Yet as the largest, strongest, fastest, oiliest, tastiest, and farthest-migrating of all salmon, chinooks are considered to be in a class of their own by everyone from native to commercial to subsistence to sport fishermen to five-star Brooklyn and Beijing chefs. Not to mention sea lions, killer whales, and sharks, which constitute the largest user group. During summer months, some killer whales have been shown to feed almost exclusively on chinooks.
PERFECT SALMON STORM
So, what accounts for the demise of the chinooks? Surprisingly, no one knows. Alaska and British Columbia’s river ecosystems are in near-perfect shape. So scientists say it’s a marine survival issue. Meaning it’s a mysterious one.
“The ocean is virtually a black box for chinooks,” says Andrew Seitz, associate professor of fisheries ecology at the University of Alaska Fairbanks. “Outside the areas where fleets fish, there’s very little data on chinook behavior.”

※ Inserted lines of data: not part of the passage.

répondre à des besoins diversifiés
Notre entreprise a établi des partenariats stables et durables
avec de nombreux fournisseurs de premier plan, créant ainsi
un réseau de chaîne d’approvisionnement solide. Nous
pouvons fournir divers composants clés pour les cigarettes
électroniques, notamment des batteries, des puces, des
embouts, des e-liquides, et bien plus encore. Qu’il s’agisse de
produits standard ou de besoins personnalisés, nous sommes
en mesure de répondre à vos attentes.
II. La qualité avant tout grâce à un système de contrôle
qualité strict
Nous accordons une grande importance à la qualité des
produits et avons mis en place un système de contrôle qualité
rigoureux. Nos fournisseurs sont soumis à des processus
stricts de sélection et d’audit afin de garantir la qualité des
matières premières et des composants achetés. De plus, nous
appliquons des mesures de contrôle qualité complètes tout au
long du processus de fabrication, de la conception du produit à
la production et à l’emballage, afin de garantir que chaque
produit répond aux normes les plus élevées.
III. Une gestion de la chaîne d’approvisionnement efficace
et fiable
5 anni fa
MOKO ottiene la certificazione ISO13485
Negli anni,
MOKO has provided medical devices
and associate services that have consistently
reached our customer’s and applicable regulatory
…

Competing theories for the population decline all sound reasonable: overproduction of hatchery salmon produces over-competition for ocean resources; a measureable increase in apex predators in Alaskan waters, including orcas, whales, and salmon sharks; bycatch from the pollock fishery and foreign-flagged drift gill-netters (Seitz says studies unequivocally debunk this stubbornly held “conspiracy theory”); warming ocean temperatures, including the Pacific “blob”—first noticed in 2013, that covered most of the Gulf of Alaska and large parts of the Bering Sea—might be altering the food web at plankton and forage levels crucial to young salmon.

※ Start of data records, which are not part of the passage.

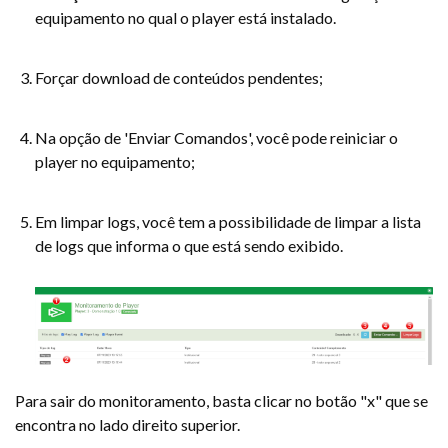
equipamento no qual o player está instalado.
Forçar download de conteúdos pendentes;
Na opção de 'Enviar Comandos', você pode reiniciar o
player no equipamento;
Em limpar logs, você tem a possibilidade de limpar a lista
de logs que informa o que está sendo exibido.
Para sair do monitoramento, basta clicar no botão "x" que se
encontra no lado direito superior.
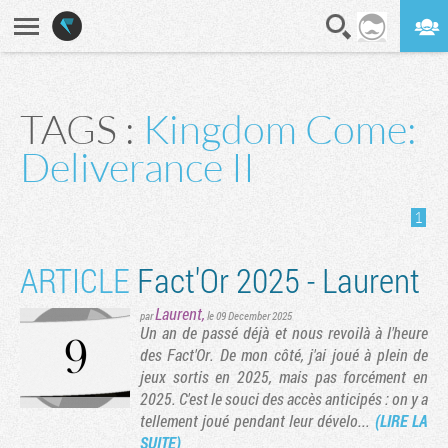
En direct
Digest
TAGS :
Kingdom Come:
Deliverance II
1
ARTICLE
Fact'Or 2025 - Laurent
Laurent
,
par
le 09 December 2025
Un an de passé déjà et nous revoilà à l'heure
des Fact'Or. De mon côté, j'ai joué à plein de
jeux sortis en 2025, mais pas forcément en
2025. C'est le souci des accès anticipés : on y a
tellement joué pendant leur dévelo...
(LIRE LA
SUITE)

An evolving idea suggests a combination of these and unknown factors could be accounting for a perfect salmon storm.
“One impact or two might not dramatically affect a fish population,” says Seitz. “But if you get a number of these factors, the cumulative impact may start affecting the abundance of fish returning to rivers.”
Seitz uses pop-up satellite tags to track adult chinooks in the ocean. Salmon sharks have decimated some of his study groups. But his sample sizes aren’t large enough to provide definitive answers. The fate of the chinook may remain in that black box.
Or maybe it rests with that gang of researchers I spent a week with up the Taku River watershed.
In addition to the thigh-burning work of wading up and down rivers, fording rapids, and occasionally flooding waders after slipping on a submerged boulder (me, twice), their commitment and supernatural outdoor savvy was an inspiration. Walking alongside a river he’d never been on, Canadian researcher Shawn McFarland casually predicted one afternoon that we’d soon see a tree used as a bear scratch. Sure as shooting, 50 yards down the game trail we came upon a spruce trunk scarred with telltale claw marks. How did he know?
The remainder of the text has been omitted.